• Contrary opinion: PetraWrap is buggy, poorly constructed ransomware

    Yesterday, I ran an article that says PetyaWrap (NyetPetya, Petya.2017, nPetya, pick your name) “was designed to make headlines, not to make money.” There’s convincing evidence for that conclusion, offered by highly regarded malware researchers.

    But there’s a second opinion which says, roughly, “PetyaWrap was (is) a buggy piece of real ransomware.” Vess Bontchev goes on to assert that it’s from an “idiot ransomware writer.”

    Rob Graham has an excellent expose of that assertion in his Errata Security blog, NonPetya: no evidence it was a “smokescreen”:

    Certainly, things look suspicious. For one thing, it certainly targeted the Ukraine. For another thing, it made several mistakes that prevent them from ever decrypting drives. Their email account was shutdown, and it corrupts the boot sector.

    But these things aren’t evidence, they are problems. They are things needing explanation, not things that support our preferred conspiracy theory.

    Three things I know for sure.

    First, it’s still a problem. According to Ian Thomson at The Reg, FedEx reportedly halted trading on the NYSE because its TNT subsidiary got infected – likely with PetyaWrap.

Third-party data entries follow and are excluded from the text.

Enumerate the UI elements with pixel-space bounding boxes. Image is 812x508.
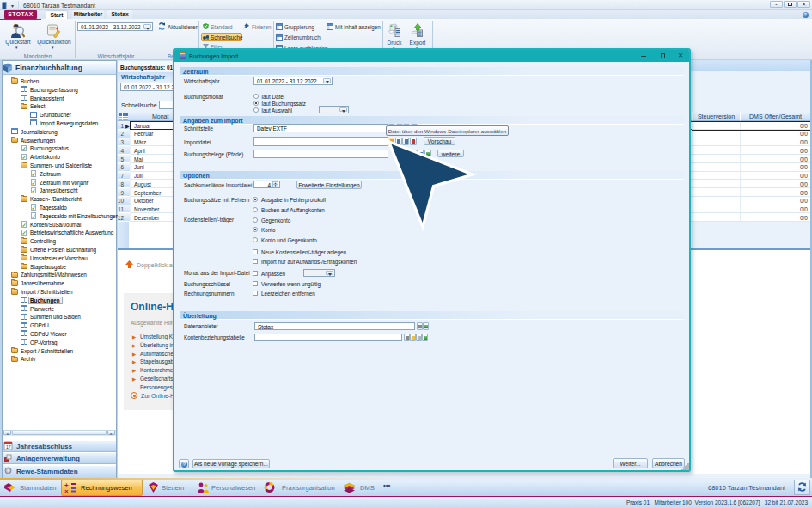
svg-text:17: 17 <box>6 444 11 450</box>
svg-text:×: × <box>64 487 69 493</box>
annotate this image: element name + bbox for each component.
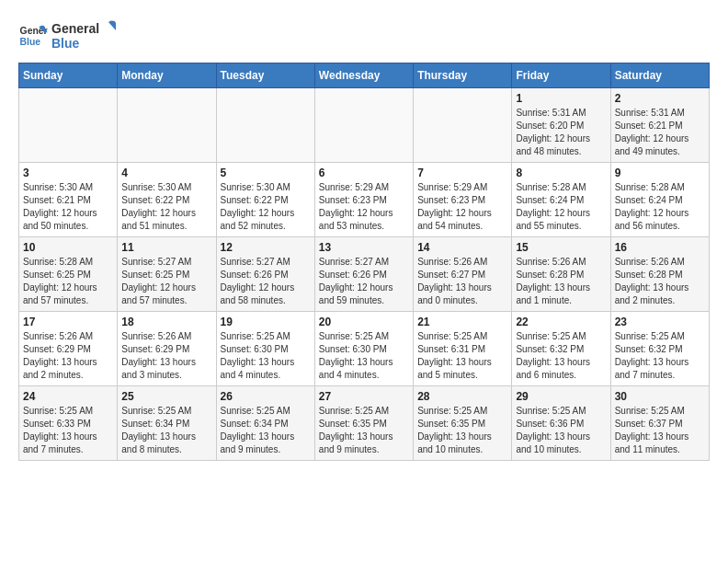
day-info: Sunrise: 5:25 AM Sunset: 6:32 PM Dayligh… — [516, 330, 606, 382]
day-number: 22 — [516, 316, 606, 328]
day-info: Sunrise: 5:31 AM Sunset: 6:20 PM Dayligh… — [516, 107, 606, 158]
day-number: 24 — [23, 390, 113, 403]
calendar-cell: 10Sunrise: 5:28 AM Sunset: 6:25 PM Dayli… — [19, 237, 118, 312]
calendar-cell: 11Sunrise: 5:27 AM Sunset: 6:25 PM Dayli… — [118, 237, 216, 312]
day-info: Sunrise: 5:25 AM Sunset: 6:30 PM Dayligh… — [221, 330, 311, 382]
day-info: Sunrise: 5:27 AM Sunset: 6:25 PM Dayligh… — [121, 256, 211, 307]
logo: General Blue General Blue — [18, 18, 116, 53]
day-number: 5 — [221, 167, 311, 179]
day-info: Sunrise: 5:25 AM Sunset: 6:34 PM Dayligh… — [221, 405, 311, 456]
day-number: 15 — [516, 241, 606, 254]
day-number: 6 — [319, 167, 409, 179]
day-info: Sunrise: 5:26 AM Sunset: 6:28 PM Dayligh… — [516, 256, 606, 307]
day-number: 13 — [319, 241, 409, 254]
calendar-cell: 12Sunrise: 5:27 AM Sunset: 6:26 PM Dayli… — [216, 237, 314, 312]
day-number: 14 — [417, 241, 507, 254]
calendar-week-row: 17Sunrise: 5:26 AM Sunset: 6:29 PM Dayli… — [19, 312, 710, 386]
day-info: Sunrise: 5:25 AM Sunset: 6:30 PM Dayligh… — [319, 330, 409, 382]
day-info: Sunrise: 5:25 AM Sunset: 6:33 PM Dayligh… — [23, 405, 113, 456]
day-number: 12 — [221, 241, 311, 254]
day-number: 3 — [23, 167, 113, 179]
calendar-cell: 25Sunrise: 5:25 AM Sunset: 6:34 PM Dayli… — [118, 386, 216, 461]
calendar-cell: 15Sunrise: 5:26 AM Sunset: 6:28 PM Dayli… — [512, 237, 610, 312]
calendar-cell: 24Sunrise: 5:25 AM Sunset: 6:33 PM Dayli… — [19, 386, 118, 461]
calendar-cell: 28Sunrise: 5:25 AM Sunset: 6:35 PM Dayli… — [414, 386, 512, 461]
calendar-cell: 5Sunrise: 5:30 AM Sunset: 6:22 PM Daylig… — [216, 163, 314, 237]
calendar-cell: 21Sunrise: 5:25 AM Sunset: 6:31 PM Dayli… — [414, 312, 512, 386]
day-info: Sunrise: 5:29 AM Sunset: 6:23 PM Dayligh… — [319, 181, 409, 233]
calendar-cell: 4Sunrise: 5:30 AM Sunset: 6:22 PM Daylig… — [118, 163, 216, 237]
day-info: Sunrise: 5:25 AM Sunset: 6:37 PM Dayligh… — [615, 405, 705, 456]
calendar-table: SundayMondayTuesdayWednesdayThursdayFrid… — [18, 63, 710, 461]
calendar-cell: 2Sunrise: 5:31 AM Sunset: 6:21 PM Daylig… — [610, 88, 709, 163]
day-number: 17 — [23, 316, 113, 328]
calendar-week-row: 24Sunrise: 5:25 AM Sunset: 6:33 PM Dayli… — [19, 386, 710, 461]
calendar-week-row: 3Sunrise: 5:30 AM Sunset: 6:21 PM Daylig… — [19, 163, 710, 237]
day-info: Sunrise: 5:25 AM Sunset: 6:36 PM Dayligh… — [516, 405, 606, 456]
day-number: 1 — [516, 92, 606, 105]
day-info: Sunrise: 5:27 AM Sunset: 6:26 PM Dayligh… — [221, 256, 311, 307]
calendar-cell: 27Sunrise: 5:25 AM Sunset: 6:35 PM Dayli… — [314, 386, 413, 461]
weekday-header-saturday: Saturday — [610, 63, 709, 88]
calendar-cell: 18Sunrise: 5:26 AM Sunset: 6:29 PM Dayli… — [118, 312, 216, 386]
day-number: 9 — [615, 167, 705, 179]
calendar-cell: 23Sunrise: 5:25 AM Sunset: 6:32 PM Dayli… — [610, 312, 709, 386]
day-number: 10 — [23, 241, 113, 254]
weekday-header-sunday: Sunday — [19, 63, 118, 88]
day-number: 16 — [615, 241, 705, 254]
calendar-cell: 7Sunrise: 5:29 AM Sunset: 6:23 PM Daylig… — [414, 163, 512, 237]
day-number: 27 — [319, 390, 409, 403]
day-number: 20 — [319, 316, 409, 328]
day-info: Sunrise: 5:30 AM Sunset: 6:22 PM Dayligh… — [121, 181, 211, 233]
calendar-cell: 16Sunrise: 5:26 AM Sunset: 6:28 PM Dayli… — [610, 237, 709, 312]
weekday-header-wednesday: Wednesday — [314, 63, 413, 88]
weekday-header-row: SundayMondayTuesdayWednesdayThursdayFrid… — [19, 63, 710, 88]
day-info: Sunrise: 5:29 AM Sunset: 6:23 PM Dayligh… — [417, 181, 507, 233]
calendar-cell: 29Sunrise: 5:25 AM Sunset: 6:36 PM Dayli… — [512, 386, 610, 461]
day-info: Sunrise: 5:28 AM Sunset: 6:24 PM Dayligh… — [615, 181, 705, 233]
day-info: Sunrise: 5:27 AM Sunset: 6:26 PM Dayligh… — [319, 256, 409, 307]
calendar-cell: 20Sunrise: 5:25 AM Sunset: 6:30 PM Dayli… — [314, 312, 413, 386]
calendar-cell: 8Sunrise: 5:28 AM Sunset: 6:24 PM Daylig… — [512, 163, 610, 237]
calendar-cell: 14Sunrise: 5:26 AM Sunset: 6:27 PM Dayli… — [414, 237, 512, 312]
day-info: Sunrise: 5:31 AM Sunset: 6:21 PM Dayligh… — [615, 107, 705, 158]
svg-text:Blue: Blue — [51, 36, 80, 51]
day-info: Sunrise: 5:26 AM Sunset: 6:29 PM Dayligh… — [23, 330, 113, 382]
day-info: Sunrise: 5:25 AM Sunset: 6:35 PM Dayligh… — [319, 405, 409, 456]
day-info: Sunrise: 5:26 AM Sunset: 6:27 PM Dayligh… — [417, 256, 507, 307]
calendar-week-row: 10Sunrise: 5:28 AM Sunset: 6:25 PM Dayli… — [19, 237, 710, 312]
day-number: 4 — [121, 167, 211, 179]
svg-text:Blue: Blue — [20, 37, 41, 47]
calendar-cell: 13Sunrise: 5:27 AM Sunset: 6:26 PM Dayli… — [314, 237, 413, 312]
day-number: 26 — [221, 390, 311, 403]
calendar-cell: 3Sunrise: 5:30 AM Sunset: 6:21 PM Daylig… — [19, 163, 118, 237]
day-number: 29 — [516, 390, 606, 403]
day-number: 8 — [516, 167, 606, 179]
day-number: 11 — [121, 241, 211, 254]
day-number: 28 — [417, 390, 507, 403]
calendar-cell — [216, 88, 314, 163]
day-number: 2 — [615, 92, 705, 105]
calendar-cell — [414, 88, 512, 163]
calendar-cell: 6Sunrise: 5:29 AM Sunset: 6:23 PM Daylig… — [314, 163, 413, 237]
logo-icon: General Blue — [18, 21, 48, 51]
day-info: Sunrise: 5:28 AM Sunset: 6:24 PM Dayligh… — [516, 181, 606, 233]
calendar-cell — [314, 88, 413, 163]
calendar-cell: 19Sunrise: 5:25 AM Sunset: 6:30 PM Dayli… — [216, 312, 314, 386]
day-number: 25 — [121, 390, 211, 403]
day-info: Sunrise: 5:30 AM Sunset: 6:22 PM Dayligh… — [221, 181, 311, 233]
day-info: Sunrise: 5:25 AM Sunset: 6:32 PM Dayligh… — [615, 330, 705, 382]
day-number: 19 — [221, 316, 311, 328]
calendar-cell — [19, 88, 118, 163]
calendar-cell: 30Sunrise: 5:25 AM Sunset: 6:37 PM Dayli… — [610, 386, 709, 461]
calendar-cell: 17Sunrise: 5:26 AM Sunset: 6:29 PM Dayli… — [19, 312, 118, 386]
day-info: Sunrise: 5:25 AM Sunset: 6:34 PM Dayligh… — [121, 405, 211, 456]
day-info: Sunrise: 5:25 AM Sunset: 6:31 PM Dayligh… — [417, 330, 507, 382]
day-info: Sunrise: 5:26 AM Sunset: 6:29 PM Dayligh… — [121, 330, 211, 382]
calendar-cell — [118, 88, 216, 163]
day-info: Sunrise: 5:25 AM Sunset: 6:35 PM Dayligh… — [417, 405, 507, 456]
weekday-header-monday: Monday — [118, 63, 216, 88]
day-info: Sunrise: 5:26 AM Sunset: 6:28 PM Dayligh… — [615, 256, 705, 307]
day-number: 18 — [121, 316, 211, 328]
calendar-cell: 22Sunrise: 5:25 AM Sunset: 6:32 PM Dayli… — [512, 312, 610, 386]
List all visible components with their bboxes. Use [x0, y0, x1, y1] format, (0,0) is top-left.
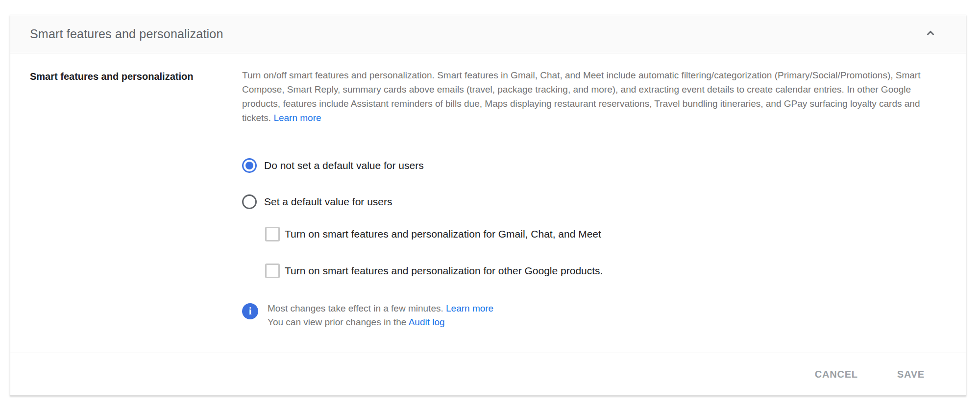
cancel-button[interactable]: CANCEL — [809, 364, 864, 385]
setting-description-text: Turn on/off smart features and personali… — [242, 70, 920, 123]
info-note-text: Most changes take effect in a few minute… — [268, 302, 493, 329]
checkbox-option-label[interactable]: Turn on smart features and personalizati… — [285, 228, 601, 240]
radio-option-no-default[interactable]: Do not set a default value for users — [242, 158, 966, 173]
info-note: i Most changes take effect in a few minu… — [242, 302, 966, 329]
setting-content-column: Turn on/off smart features and personali… — [242, 53, 966, 353]
setting-description: Turn on/off smart features and personali… — [242, 68, 928, 125]
learn-more-link-note[interactable]: Learn more — [446, 303, 493, 313]
radio-unselected-icon[interactable] — [242, 194, 257, 209]
smart-features-settings-card: Smart features and personalization Smart… — [10, 15, 966, 396]
info-note-line-1: Most changes take effect in a few minute… — [268, 302, 493, 315]
checkbox-option-other-google-products[interactable]: Turn on smart features and personalizati… — [265, 264, 966, 278]
chevron-up-icon — [924, 26, 937, 42]
learn-more-link-description[interactable]: Learn more — [273, 113, 321, 123]
checkbox-option-label[interactable]: Turn on smart features and personalizati… — [285, 265, 603, 277]
section-body: Smart features and personalization Turn … — [10, 53, 966, 353]
setting-label: Smart features and personalization — [30, 71, 232, 82]
checkbox-unchecked-icon[interactable] — [265, 264, 280, 278]
section-header[interactable]: Smart features and personalization — [10, 15, 966, 53]
audit-log-link[interactable]: Audit log — [409, 317, 445, 327]
radio-selected-icon[interactable] — [242, 158, 257, 173]
radio-option-label[interactable]: Set a default value for users — [264, 196, 392, 208]
checkbox-option-gmail-chat-meet[interactable]: Turn on smart features and personalizati… — [265, 227, 966, 241]
section-footer: CANCEL SAVE — [10, 353, 966, 395]
collapse-section-button[interactable] — [921, 24, 940, 44]
checkbox-unchecked-icon[interactable] — [265, 227, 280, 241]
save-button[interactable]: SAVE — [891, 364, 931, 385]
section-title: Smart features and personalization — [30, 27, 223, 41]
info-note-line-2: You can view prior changes in the Audit … — [268, 315, 493, 329]
info-note-line2-text: You can view prior changes in the — [268, 317, 409, 327]
info-icon: i — [242, 303, 258, 319]
info-note-line1-text: Most changes take effect in a few minute… — [268, 303, 446, 313]
radio-option-set-default[interactable]: Set a default value for users — [242, 194, 966, 209]
setting-label-column: Smart features and personalization — [10, 53, 242, 353]
radio-option-label[interactable]: Do not set a default value for users — [264, 160, 424, 171]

    Second, the antivirus companies are in hype overdrive mode, claiming this or that about their products and PetyaWrap. I don’t believe any of it.

    Third, the people who say “install all Windows patches right away to prevent PetyaWrap infections” don’t have a clue. The infection method for PetyaWrap is still unknown, and the subject of much conjecture. What we do know is that, if your Windows PC has all of the March patches installed, it won’t get infected by one method, but it may get infected by a different method. Having all of your Windows patches up to date won’t protect you, in spite of what the self-proclaimed “experts” say.

    As for the major network TV show that claimed you could improve protection against PetyaWrap by using strong passwords…. pffffffffffffffft.

    Welcome to the scary new world of Windows, folks.